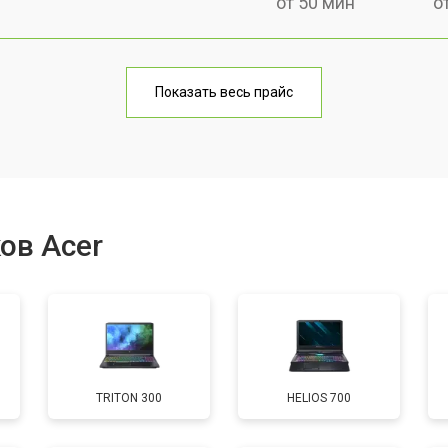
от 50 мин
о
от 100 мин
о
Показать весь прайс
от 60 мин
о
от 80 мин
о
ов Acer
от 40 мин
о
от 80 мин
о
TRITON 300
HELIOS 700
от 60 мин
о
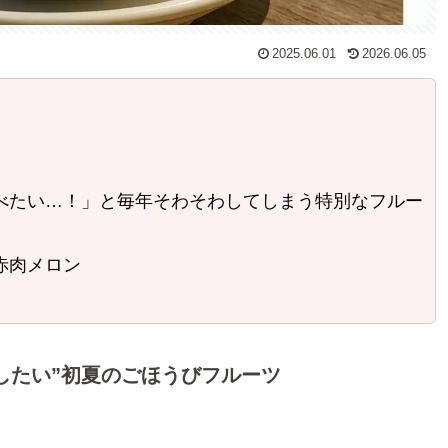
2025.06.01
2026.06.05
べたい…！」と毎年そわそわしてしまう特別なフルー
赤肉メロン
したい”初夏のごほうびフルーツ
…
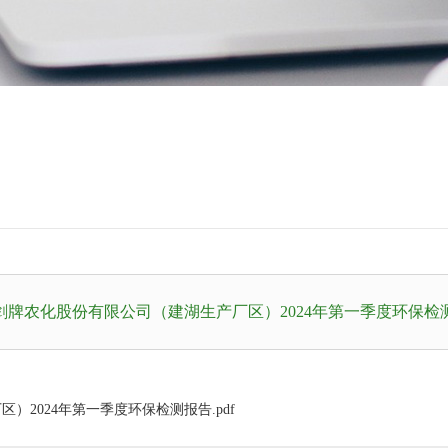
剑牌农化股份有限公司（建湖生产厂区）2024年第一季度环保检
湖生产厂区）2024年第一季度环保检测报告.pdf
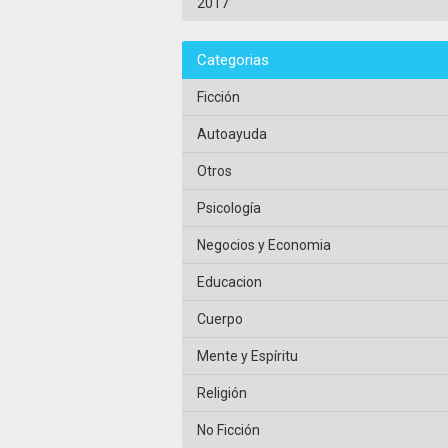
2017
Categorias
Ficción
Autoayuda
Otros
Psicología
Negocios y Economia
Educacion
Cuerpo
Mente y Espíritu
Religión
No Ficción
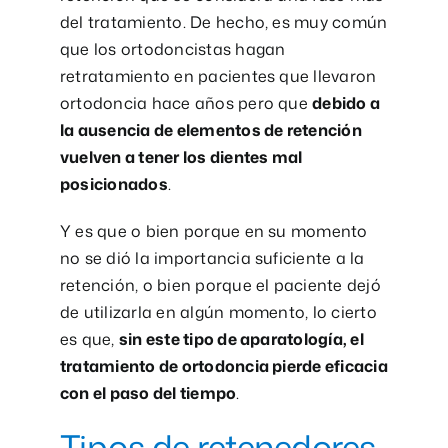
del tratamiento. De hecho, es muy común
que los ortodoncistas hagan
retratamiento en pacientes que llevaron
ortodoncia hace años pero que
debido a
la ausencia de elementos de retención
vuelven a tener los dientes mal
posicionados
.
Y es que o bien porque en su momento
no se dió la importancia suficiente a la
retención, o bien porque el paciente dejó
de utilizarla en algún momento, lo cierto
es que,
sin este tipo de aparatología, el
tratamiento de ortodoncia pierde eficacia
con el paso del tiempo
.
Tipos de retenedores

==

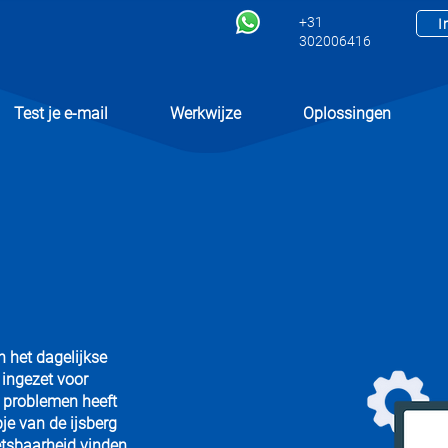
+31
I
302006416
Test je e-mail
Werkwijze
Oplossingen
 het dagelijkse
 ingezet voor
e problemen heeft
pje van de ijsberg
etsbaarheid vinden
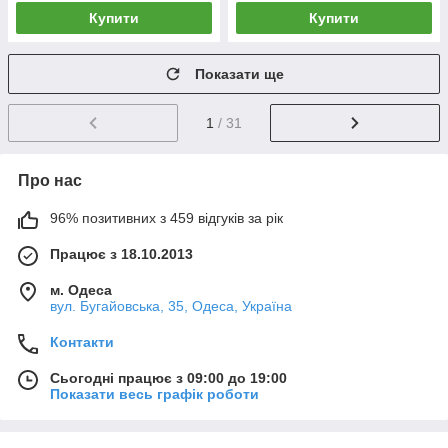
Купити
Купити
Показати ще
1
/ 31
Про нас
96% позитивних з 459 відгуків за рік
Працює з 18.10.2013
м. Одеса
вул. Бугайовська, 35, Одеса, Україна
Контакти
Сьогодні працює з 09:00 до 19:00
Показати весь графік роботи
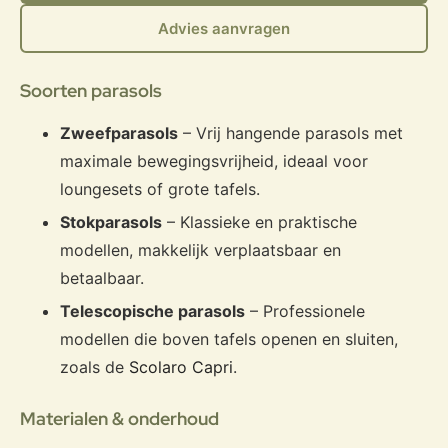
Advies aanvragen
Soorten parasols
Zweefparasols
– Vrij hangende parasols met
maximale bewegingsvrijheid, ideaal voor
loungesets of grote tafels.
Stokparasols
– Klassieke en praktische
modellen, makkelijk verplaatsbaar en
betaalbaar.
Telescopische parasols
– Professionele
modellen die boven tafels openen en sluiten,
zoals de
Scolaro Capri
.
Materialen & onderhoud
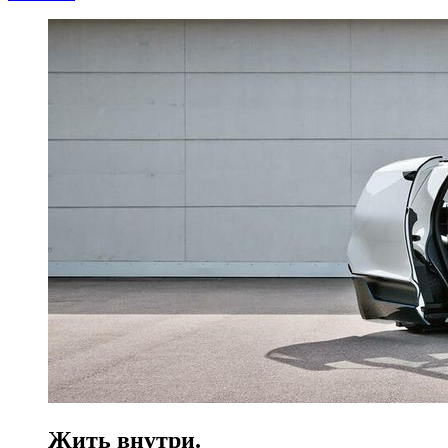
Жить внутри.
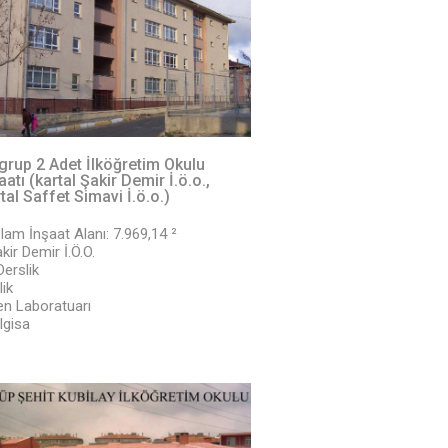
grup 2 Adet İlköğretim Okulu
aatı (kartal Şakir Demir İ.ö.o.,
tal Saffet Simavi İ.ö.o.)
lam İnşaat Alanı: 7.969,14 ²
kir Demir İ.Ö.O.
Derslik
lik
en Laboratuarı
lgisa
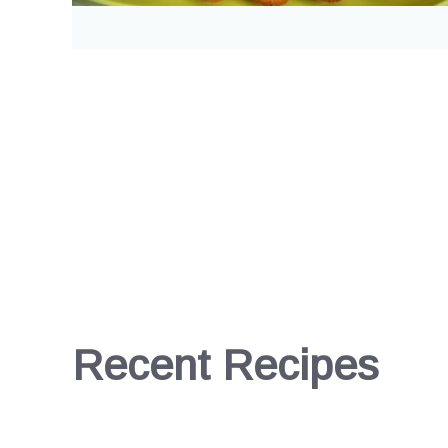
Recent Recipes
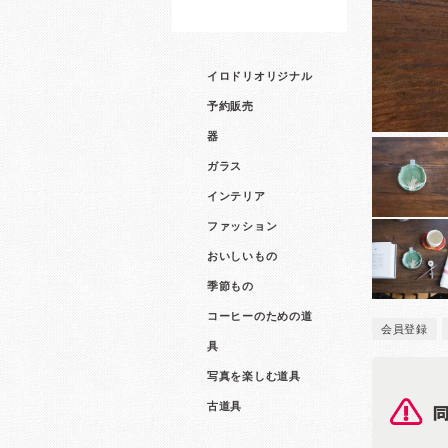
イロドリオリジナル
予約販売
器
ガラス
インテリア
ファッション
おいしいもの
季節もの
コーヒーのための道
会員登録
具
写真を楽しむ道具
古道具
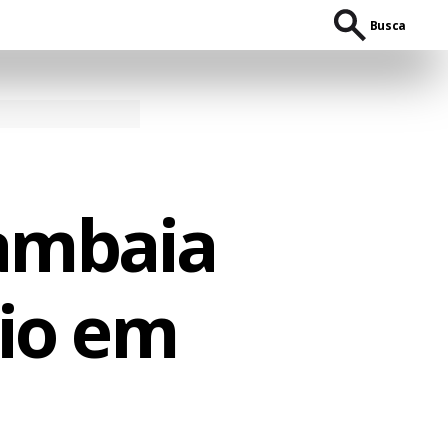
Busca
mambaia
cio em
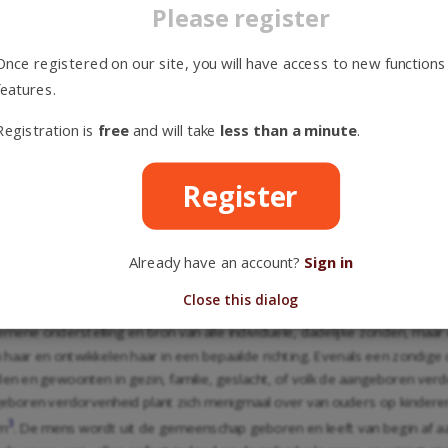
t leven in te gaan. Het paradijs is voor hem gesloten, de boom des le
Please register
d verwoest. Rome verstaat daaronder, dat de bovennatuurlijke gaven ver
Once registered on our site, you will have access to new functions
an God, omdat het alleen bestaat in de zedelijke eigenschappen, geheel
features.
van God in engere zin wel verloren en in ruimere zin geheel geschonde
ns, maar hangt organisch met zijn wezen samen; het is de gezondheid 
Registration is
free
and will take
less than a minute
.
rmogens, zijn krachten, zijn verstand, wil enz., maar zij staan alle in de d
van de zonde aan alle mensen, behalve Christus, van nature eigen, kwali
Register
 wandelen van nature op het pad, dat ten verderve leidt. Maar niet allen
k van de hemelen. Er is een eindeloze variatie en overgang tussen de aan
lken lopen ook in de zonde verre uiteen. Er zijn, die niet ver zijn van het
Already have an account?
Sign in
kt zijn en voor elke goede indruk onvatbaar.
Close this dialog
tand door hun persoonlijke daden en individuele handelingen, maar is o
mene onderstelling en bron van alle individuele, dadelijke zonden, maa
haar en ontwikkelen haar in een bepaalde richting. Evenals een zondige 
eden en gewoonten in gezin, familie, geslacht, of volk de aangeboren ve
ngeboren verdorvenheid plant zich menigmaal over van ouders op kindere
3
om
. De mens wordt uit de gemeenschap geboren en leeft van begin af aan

Description of the task:
All lines of the entries containing the string "will" must be shown in full.

Written solution:
Once registered on our site, you will have access to new functions
and will take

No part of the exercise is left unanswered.